Sukses

Pengusaha Prediksi BI Naikkan Suku Bunga Acuan

Pengusaha memperkirakan BI kembali menaikkan suku bunga acuannya. Hal ini dinilai wajar dengan melihat kondisi seperti saat ini.

Liputan6.com, Jakarta - Pengusaha memperkirakan Bank Indonesia (BI) kembali menaikkan suku bunga acuannya. Hal ini dinilai wajar dengan melihat kondisi seperti saat ini.

Ketua Umum Kamar Dagang dan Industri (Kadin) Indonesia, Rosan P Roeslani, mengatakan kenaikan suku bunga ini akan berdampak pada biaya yang harus dikeluarkan para pelaku usaha.

"Kita sudah mempertimbangkan ini sejak lama, bahwa ini akan naik. Kita pun melihat tahun depan pun masih akan naik. Cost of fund kita pasti akan naik," ujar dia di Jakarta, Selasa (23/10/2018).

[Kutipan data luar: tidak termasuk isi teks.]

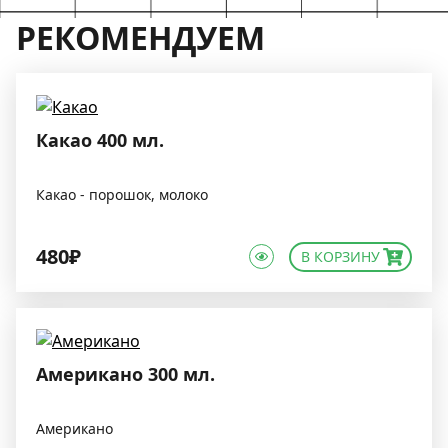
РЕКОМЕНДУЕМ
Какао 400 мл.
Какао - порошок, молоко
480₽
В КОРЗИНУ
Американо 300 мл.
Американо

Jika biaya ini naik, lanjut dia, perusahaan harus melakukan penyesuaian, seperti menaikkan harga produknya atau mengurangi keuntungan. Hal ini menjadi risiko yang harus ditanggung pelaku usaha.

"Kalau cost kita naik bagaimana menyiasatinya ya sebenarnya cuma tiga hal. Satu, kita pass on itu cost-nya kepada end user, kepada customer. Kedua kita cut margin kita. Ketiga, ya kombinasi dua itu tapi intinya kita sudah akan memasukkan faktor ini event untuk tahun depan," kata dia.

Rosan menuturkan, setiap perusahaan memiliki strategi sendiri dalam mengantisipasi kenaikan suku bunga acuan ini. Namun, dia berharap kenaikan tersebut bisa membuat nilai tukar lebih stabil. 

"Ya setiap perushaan berbeda lah. Tapi  di satu sisi ada perushaan yang dengan kenaikan ini tidak ada kenaikan terlalu banyak, perusahaan-perusahaan seperti natural resources buat mereka sih happy-happy saja, ekspor, mata uang kita di level segini oke-oke saja," ujar dia.

 

2 dari 2 halaman

Kata Ekonom soal Prediksi Suku Bunga Acuan

Bank Indonesia (BI) diperkirakan mempertahankan suku bunga acuan atau 7-days reverse repo rate di posisi 5,75 persen.

BI menggelar rapat dewan gubernur pada 22-23 Oktober 2018. Ekonom PT Bank Permata Tbk, Josua Pardede, menuturkan BI akan pertahankan suku bunga acuan pada pertemuan Oktober 2018 ini. Hal itu dengan mempertimbangkan volatilitas nilai tukar rupiah terhadap dolar Amerika Serikat (AS) lebih stabil pada Oktober 2018 ketimbang September.

Selain itu, Indonesia alami deflasi dua kali pada Agustus dan September.Deflasi tercatat masing-masing 0,05 persen dan 0,18 persen. Tingkat inflasi tahunan kalender Januari hingga September sebesar 1,94 persen. Sementara jika, September 2017-September 2018 mencapai 2,88 persen.

“Hal itu jadi pertimbangan BI untuk pertahankan suku bunga acuan 5,75 persen,” kata Josua saat dihubungi Liputan6.com.

Meski demikian, faktor risiko global juga diwaspadai oleh BI. Faktor global tersebut mulai dari perang dagang hingga rencana bank sentral AS atau the Federal Reserve untuk kembali menaikkan suku bunga acuan.

Josua menuturkan, BI akan menaikkan lagi suku bunga acuan pada November 2018.”Kenaikan satu kali lagi suku bunga mengantisipasi kenaikan bunga the Fed pada Desember,” kata dia.

Josua menilai, momen yang tepat untuk menaikkan suku bunga acuan pada November 2018. Dengan pertimbangkan kondisi pasar. Selain itu, melihat bagaimana dampak kenaikan suku bunga acuan 1,5 persen untuk menekan defisit transaksi berjalan dan pengumuman Gross Domestic Product (GDP) kuartal III.